That's right. In general the distance $d(x,y)$ from a point $P(x,y)$ to a straight line $r$ whose equation is $Ax+By+C=0$ can be derived algebraically as follows:

  1. Find the equation of the straight line $s$ passing through $P$ and being orthogonal to $r$. Call $Q$ the intersecting point of $r$ and $s$.
  2. Find the coordinates of $Q(x_{Q},y_{Q})$.
  3. Find the distance $d(x,y)$ from $P(x,y)$ to $Q(x_{Q},y_{Q})$. We get the formula $$\begin{equation*} d(x,y)=\frac{|Ax+By+C|}{\sqrt{A^{2}+B^{2}}}.\tag{0} \end{equation*}$$

In the present case, since the given equation is $x+y=0$, we have $A=B=1,C=0$. So $$\begin{equation*} d(x,y)=\frac{|x+y|}{\sqrt{2}}.\tag{1}\qquad \end{equation*}$$

Let $R$ be the given quarter disc, centered at $(0,0)$ and radius $a\ge 0$. Its area $A$ is $\pi a^{2}/4$. In the following picture $d(x_k,y_k)$ is the distance of the point $(x_k,y_k)$ to the line $y=-x$.

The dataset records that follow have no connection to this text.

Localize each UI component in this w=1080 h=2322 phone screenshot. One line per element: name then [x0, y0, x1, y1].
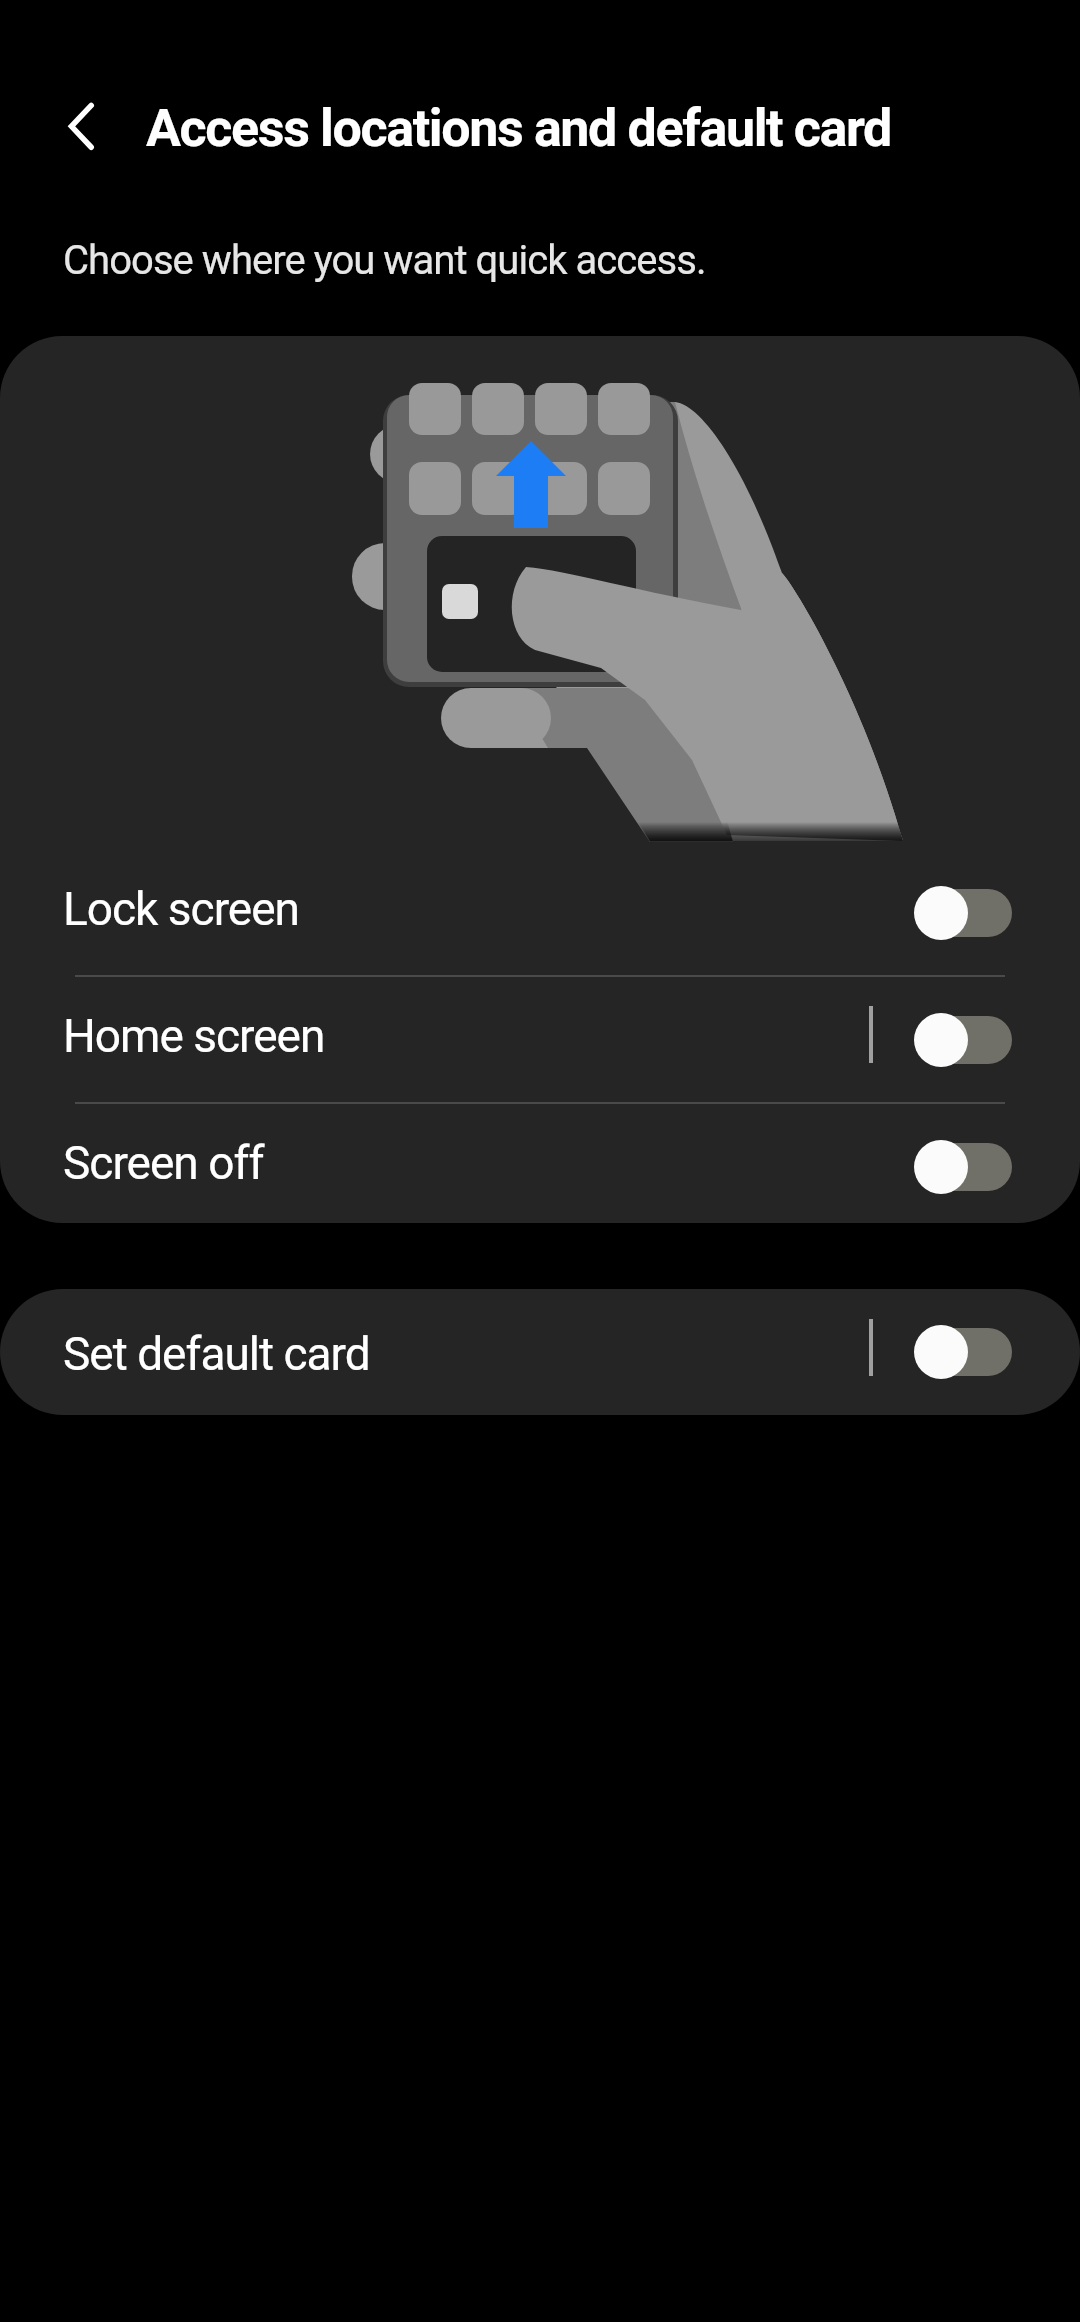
staticText: Home screen: [63, 1009, 325, 1063]
staticText: Lock screen: [63, 882, 299, 936]
button[interactable]: Set default card: [0, 1289, 1080, 1415]
staticText: Screen off: [63, 1136, 264, 1190]
staticText: Choose where you want quick access.: [63, 237, 706, 284]
button[interactable]: Lock screen: [0, 850, 1080, 975]
button[interactable]: Screen off: [0, 1104, 1080, 1223]
button[interactable]: Back: [42, 84, 130, 172]
staticText: Set default card: [63, 1327, 370, 1381]
staticText: Access locations and default card: [146, 98, 891, 159]
button[interactable]: Home screen: [0, 977, 1080, 1102]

enter image description here

Notice that

  • $x^{2}+y^{2}=a^{2}$ is equivalent to $y=\pm \sqrt{a^{2}-x^{2}}$.
  • The condition $y\geq 0$ excludes the negative sign.
  • $|x+y|=x+y$ in $R$.

Therefore

$$\begin{equation*} d(x,y)=\frac{x+y}{\sqrt{2}}.\tag{2} \end{equation*}$$

Let's decompose $R$ by a partition of $n$ rectangular cells. If the area of the $k^{th}$ cell is $\Delta A_{k}$ and we choose an arbitrary point $\left( x_{k},y_{k}\right) $ in it (see picture above), then the average distance $d_{\text{avg}}$ is obtained by a limiting process. It satisfies

$$\begin{eqnarray*} A\cdot d_{\text{avg}} &=&\lim_{n\rightarrow \infty }\sum_{k=1}^{n}d\left( x_{k},y_{k}\right) \Delta A_{k}=\iint_{R}\frac{x+y}{\sqrt{2}}\;\mathrm{d}A \\ \frac{\pi a^{2}}{4}d_{\text{avg}} &=&\iint_{R}\frac{x+y}{\sqrt{2}}\;\mathrm{d} A \\ &=&\frac{1}{\sqrt{2}}\int_{x=0}^{a}\int_{y=0}^{\sqrt{a^{2}-x^{2}}}x+y\;\mathrm{d}x\;\mathrm{d}y, \end{eqnarray*}$$

which implies $$\begin{equation*} d_{\text{avg}}=\frac{2\sqrt{2}}{\pi a^{2}}\int_{0}^{a}\left( \int_{0}^{\sqrt{a^{2}-x^{2}}}x+y\;\mathrm{d}y\right) \;\mathrm{d}x. \end{equation*}\tag{3}$$

This corresponds to the integral indicated by your friend divided by the area of the region.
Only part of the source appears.